BEGIN

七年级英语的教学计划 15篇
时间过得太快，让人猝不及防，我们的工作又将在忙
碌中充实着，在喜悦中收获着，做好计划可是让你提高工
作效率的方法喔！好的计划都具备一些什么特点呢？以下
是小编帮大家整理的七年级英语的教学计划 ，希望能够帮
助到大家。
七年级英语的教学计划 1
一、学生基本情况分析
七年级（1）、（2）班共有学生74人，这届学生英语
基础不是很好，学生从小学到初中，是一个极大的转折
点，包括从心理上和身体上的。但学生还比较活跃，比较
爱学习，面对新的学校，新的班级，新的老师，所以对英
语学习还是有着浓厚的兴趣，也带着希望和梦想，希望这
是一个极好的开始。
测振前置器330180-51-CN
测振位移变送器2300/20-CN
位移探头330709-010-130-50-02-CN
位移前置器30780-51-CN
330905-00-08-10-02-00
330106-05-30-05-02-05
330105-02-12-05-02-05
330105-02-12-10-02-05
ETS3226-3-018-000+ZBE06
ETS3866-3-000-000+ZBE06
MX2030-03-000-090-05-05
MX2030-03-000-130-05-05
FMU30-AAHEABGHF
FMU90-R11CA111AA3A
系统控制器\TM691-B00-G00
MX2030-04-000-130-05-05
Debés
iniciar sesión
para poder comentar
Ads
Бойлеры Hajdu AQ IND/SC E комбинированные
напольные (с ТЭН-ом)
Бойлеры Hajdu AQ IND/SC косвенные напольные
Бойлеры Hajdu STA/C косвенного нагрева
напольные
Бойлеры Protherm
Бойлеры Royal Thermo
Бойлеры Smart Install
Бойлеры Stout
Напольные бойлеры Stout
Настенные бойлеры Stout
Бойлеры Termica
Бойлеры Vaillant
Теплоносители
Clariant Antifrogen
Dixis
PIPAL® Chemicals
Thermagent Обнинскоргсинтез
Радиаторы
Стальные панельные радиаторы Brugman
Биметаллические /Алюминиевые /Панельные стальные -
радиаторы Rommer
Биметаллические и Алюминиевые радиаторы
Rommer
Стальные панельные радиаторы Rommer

END

What the task asks -
Your answer should be the records above, set down exactly.

Solution -
七年级英语的教学计划 15篇
时间过得太快，让人猝不及防，我们的工作又将在忙
碌中充实着，在喜悦中收获着，做好计划可是让你提高工
作效率的方法喔！好的计划都具备一些什么特点呢？以下
是小编帮大家整理的七年级英语的教学计划 ，希望能够帮
助到大家。
七年级英语的教学计划 1
一、学生基本情况分析
七年级（1）、（2）班共有学生74人，这届学生英语
基础不是很好，学生从小学到初中，是一个极大的转折
点，包括从心理上和身体上的。但学生还比较活跃，比较
爱学习，面对新的学校，新的班级，新的老师，所以对英
语学习还是有着浓厚的兴趣，也带着希望和梦想，希望这
是一个极好的开始。
测振前置器330180-51-CN
测振位移变送器2300/20-CN
位移探头330709-010-130-50-02-CN
位移前置器30780-51-CN
330905-00-08-10-02-00
330106-05-30-05-02-05
330105-02-12-05-02-05
330105-02-12-10-02-05
ETS3226-3-018-000+ZBE06
ETS3866-3-000-000+ZBE06
MX2030-03-000-090-05-05
MX2030-03-000-130-05-05
FMU30-AAHEABGHF
FMU90-R11CA111AA3A
系统控制器\TM691-B00-G00
MX2030-04-000-130-05-05
Debés
iniciar sesión
para poder comentar
Ads
Бойлеры Hajdu AQ IND/SC E комбинированные
напольные (с ТЭН-ом)
Бойлеры Hajdu AQ IND/SC косвенные напольные
Бойлеры Hajdu STA/C косвенного нагрева
напольные
Бойлеры Protherm
Бойлеры Royal Thermo
Бойлеры Smart Install
Бойлеры Stout
Напольные бойлеры Stout
Настенные бойлеры Stout
Бойлеры Termica
Бойлеры Vaillant
Теплоносители
Clariant Antifrogen
Dixis
PIPAL® Chemicals
Thermagent Обнинскоргсинтез
Радиаторы
Стальные панельные радиаторы Brugman
Биметаллические /Алюминиевые /Панельные стальные -
радиаторы Rommer
Биметаллические и Алюминиевые радиаторы
Rommer
Стальные панельные радиаторы Rommer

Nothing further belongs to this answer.